The tycoon twins had numerous business interests in Sark
The millionaire Barclay brothers have defended their decision to close their firms on the Channel Island of Sark.
Twins Sir David and Sir Frederick, 73, told the Sunday Telegraph they were responding to what people had voted for in the island's elections last week.
They said voters rejected their candidates who supported more radical reforms of Sark's feudal system.
The brothers own land on Sark, all of neighbouring island Brecqhou and, among other firms, the Telegraph Media Group.
Sark's first election to choose a democratic government for nearly 450 years was held last Wednesday.
The Barclay brothers announced the withdrawal of their Sark investments after the majority of candidates they had backed for Sark's new 28-member chamber failed to win election.
The multi-millionaire twins object to the hereditary post of seigneur, as well as the seneschal who acts as both chief judge and the speaker in the island's government, the Chief Pleas.
The closure of their firms - including hotels, shops, estate agents, building firms and restaurants - led to the loss of 140 jobs.
In a statement to the Telegraph, the brothers said they still had a "passion for the island" which they had "loved since they visited it as children".
But, they said, the Barclay family had "hoped for some endorsement of their vision for Sark from the electorate last Wednesday".
"Sir David had made it quite clear before the election that, if this did not materialise, they would have to reconsider their investment programme.
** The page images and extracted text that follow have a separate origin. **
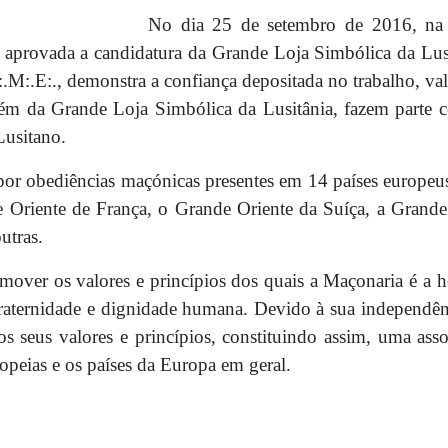
No dia 25 de setembro de 2016, na 
oi aprovada a candidatura da Grande Loja Simbólica da L
:.M:.E:., demonstra a confiança depositada no trabalho, va
Além da Grande Loja Simbólica da Lusitânia, fazem part
Lusitano.
r obediências maçónicas presentes em 14 países europeus
Oriente de França, o Grande Oriente da Suíça, a Grande 
utras.
mover os valores e princípios dos quais a Maçonaria é a her
 fraternidade e dignidade humana.
Devido à sua independênc
s seus valores e princípios, constituindo assim, uma asso
opeias e os países da Europa em geral.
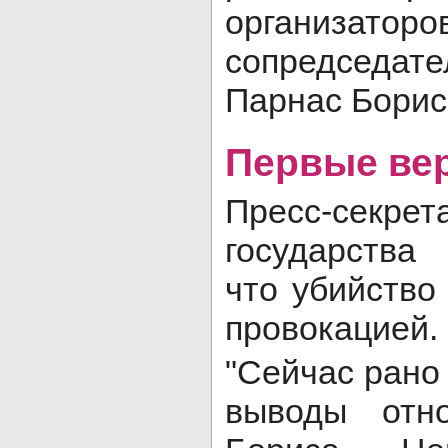
организ
сопредседат
Парнас Борис
Первые ве
Пресс-се
государства
что убийство
провокацией.
"Сейчас рано
выводы отно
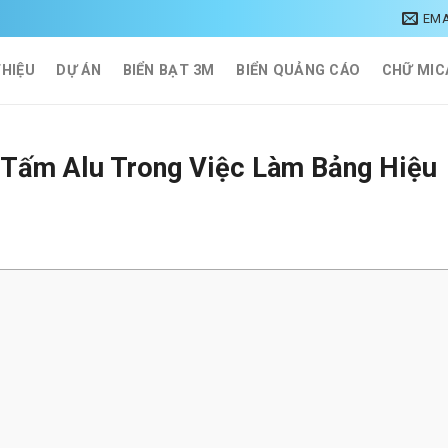
EMA
THIỆU
DỰ ÁN
BIỂN BẠT 3M
BIỂN QUẢNG CÁO
CHỮ MIC
 Tấm Alu Trong Việc Làm Bảng Hiệu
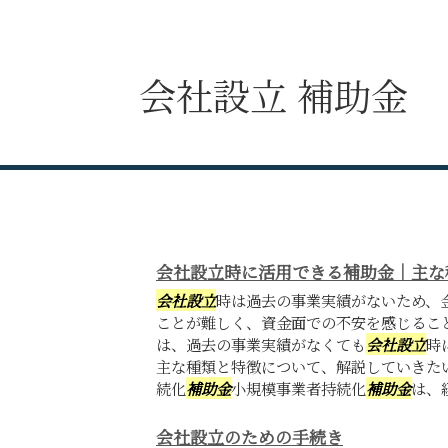
会社設立 補助金
会社設立時に活用できる補助金｜主な
会社設立
時は過去の事業実績がないため、
ことが難しく、資金面での不安を感じるこ
は、過去の事業実績がなくても
会社設立
時
主な種類と特徴について、解説していきた
続化
補助金
小規模事業者持続化
補助金
は、経
会社設立のための手続き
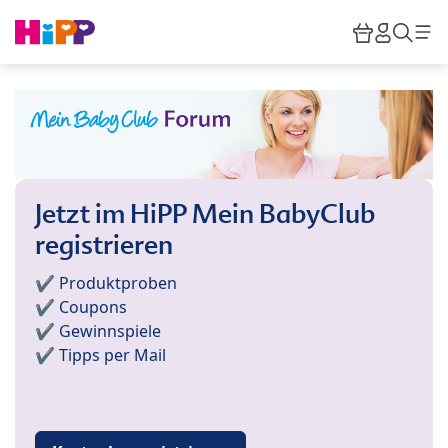
Skip to main content
Warenkor
HiPP M
Such
Jetzt im HiPP Mein BabyClub
registrieren
✔️ Produktproben
✔️ Coupons
✔️ Gewinnspiele
✔️ Tipps per Mail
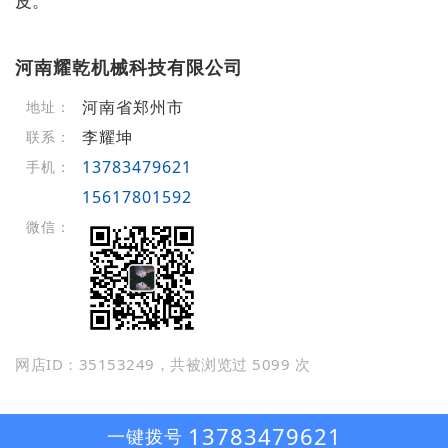
皮。
河南耀乾机械科技有限公司
河南省郑州市
地址：
李耀坤
联系：
13783479621
手机：
15617801592
微信：
网店ID：35153249，共被浏览过 5099 次
13783479621
一键拨号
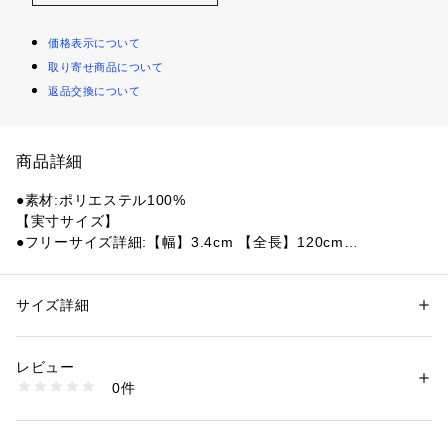
価格表示について
取り寄せ商品について
返品交換について
商品詳細
●素材:ポリエステル100%
【実寸サイズ】
●フリーサイズ詳細:【幅】3.4cm 【全長】120cm
●メーカーカラー表記:Velvet Green/White
●Cロゴベルトーナルは、ポリエステル100%のキャンバス素材
を使用したベルトです。
サイズ詳細
性別：
レディース
メンズ
●幅3.4cm、長さ120cmのワンサイズ設計で、調節可能かつ交
カテゴリー：
ファッション
 ＞ 
ファッション雑貨
 ＞ 
その他ファッション雑
貨
換可能なニッケルフリーの金属クリップバックルを採用してい
レビュー
ます。
0件
●バックルにはデボス加工で「C」ロゴをあしらい、ベルトの
商品番号：
1540000479616 
（モール）
10905824201 （ショップ）
端には刺繍のスクリプトロゴが配されています。
●細部までブランドのアイコンを効かせたデザインで、シンプ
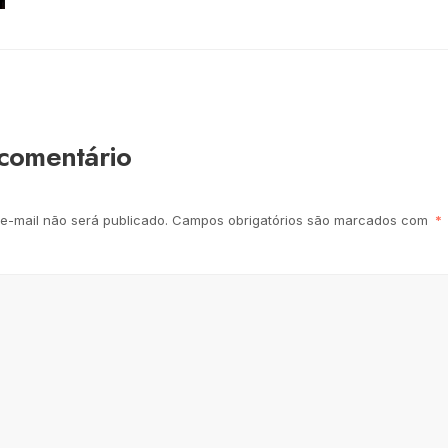
comentário
e-mail não será publicado.
Campos obrigatórios são marcados com
*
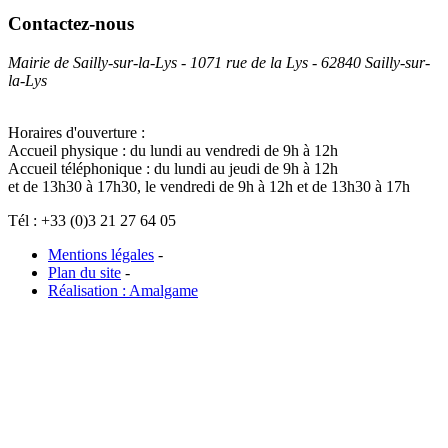
Contactez-nous
Mairie de Sailly-sur-la-Lys - 1071 rue de la Lys - 62840 Sailly-sur-
la-Lys
Horaires d'ouverture :
Accueil physique : du lundi au vendredi de 9h à 12h
Accueil téléphonique : du lundi au jeudi de 9h à 12h
et de 13h30 à 17h30, le vendredi de 9h à 12h et de 13h30 à 17h
Tél : +33 (0)3 21 27 64 05
Mentions légales
-
Plan du site
-
Réalisation : Amalgame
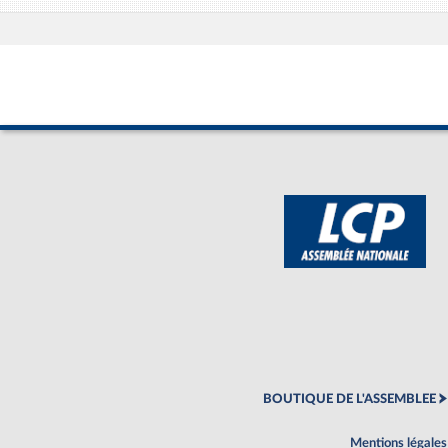
BOUTIQUE DE L'ASSEMBLEE
Mentions légales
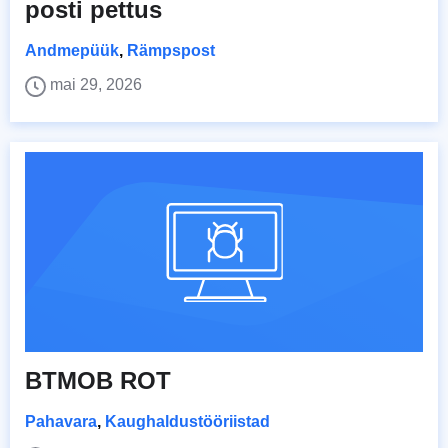
posti pettus
Andmepüük
,
Rämpspost
mai 29, 2026
BTMOB ROT
Pahavara
,
Kaughaldustööriistad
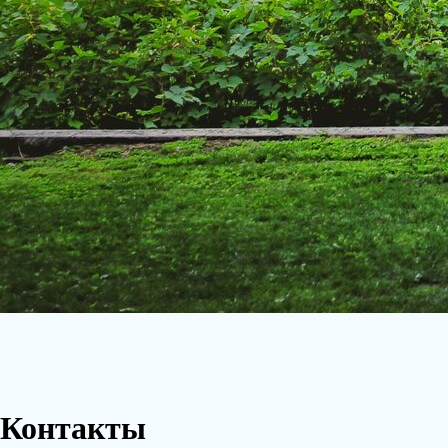
Контакты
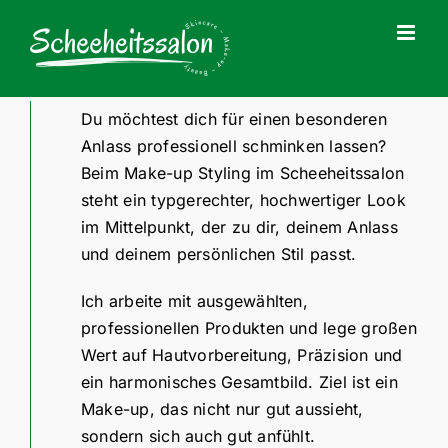
Zum
Inhalt
springen
Du möchtest dich für einen besonderen
Anlass professionell schminken lassen?
Beim Make-up Styling im Scheeheitssalon
steht ein typgerechter, hochwertiger Look
im Mittelpunkt, der zu dir, deinem Anlass
und deinem persönlichen Stil passt.
Ich arbeite mit ausgewählten,
professionellen Produkten und lege großen
Wert auf Hautvorbereitung, Präzision und
ein harmonisches Gesamtbild. Ziel ist ein
Make-up, das nicht nur gut aussieht,
sondern sich auch gut anfühlt.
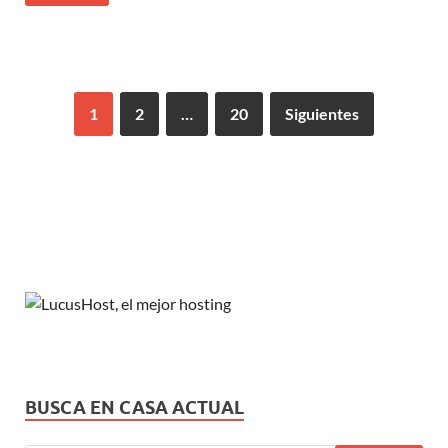
1
2
…
20
Siguientes
BUSCA EN CASA ACTUAL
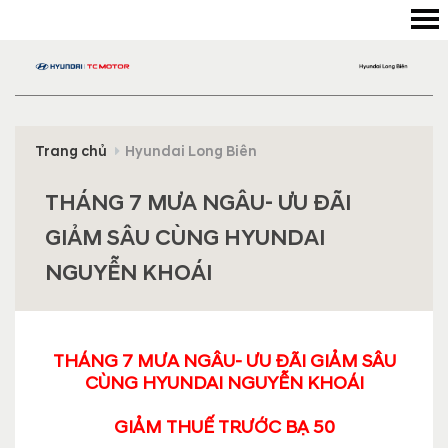
Trang chủ
Hyundai Long Biên
THÁNG 7 MƯA NGÂU- ƯU ĐÃI
GIẢM SÂU CÙNG HYUNDAI
NGUYỄN KHOÁI
THÁNG 7 MƯA NGÂU- ƯU ĐÃI GIẢM SÂU
CÙNG HYUNDAI NGUYỄN KHOÁI
GIẢM THUẾ TRƯỚC BẠ 50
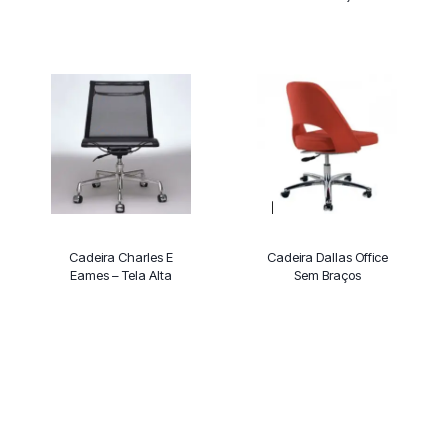
Cadeira Charles E
Cadeira Dallas Office
Eames – Tela Alta
Sem Braços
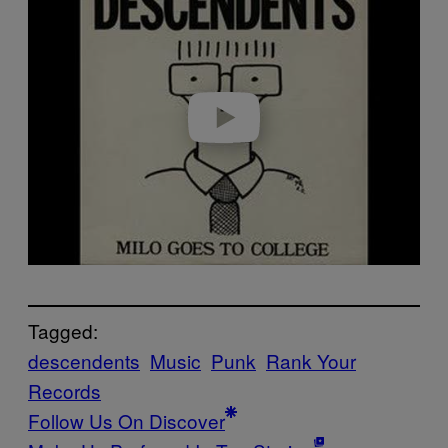
a
y
v
i
d
e
o
Tagged:
descendents
Music
Punk
Rank Your
Records
Follow Us On Discover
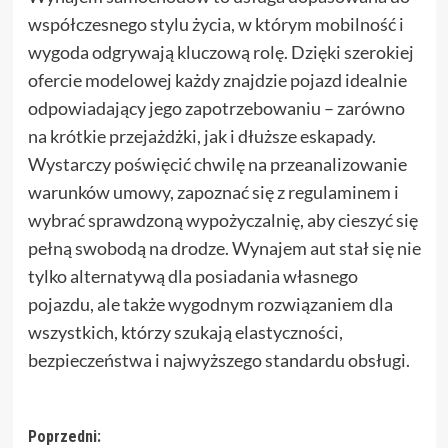
współczesnego stylu życia, w którym mobilność i
wygoda odgrywają kluczową rolę. Dzięki szerokiej
ofercie modelowej każdy znajdzie pojazd idealnie
odpowiadający jego zapotrzebowaniu – zarówno
na krótkie przejażdżki, jak i dłuższe eskapady.
Wystarczy poświęcić chwilę na przeanalizowanie
warunków umowy, zapoznać się z regulaminem i
wybrać sprawdzoną wypożyczalnię, aby cieszyć się
pełną swobodą na drodze. Wynajem aut stał się nie
tylko alternatywą dla posiadania własnego
pojazdu, ale także wygodnym rozwiązaniem dla
wszystkich, którzy szukają elastyczności,
bezpieczeństwa i najwyższego standardu obsługi.
Zobacz
Poprzedni:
That is what has happened," it continued.
"As they see it, there is no point in continuing to invest £5m per annum when the Sark electorate has said very clearly that it does not want their representatives involved with Sark."
The brothers regarded the election as a referendum on their plans to continue investing in Sark, which has a population of just under 500.
Sir David had warned before the election that he and his brother were "tempted to walk away from Sark … if the establishment gets re-elected".
Politicians in Jersey have pledged their support for the islanders who lost their jobs and there have been offers of financial support from Guernsey.
Conseiller Paul Armorgie, one of the newly-elected members of Sark's Chief Pleas said the island, would still move forward to "a shiny new democracy".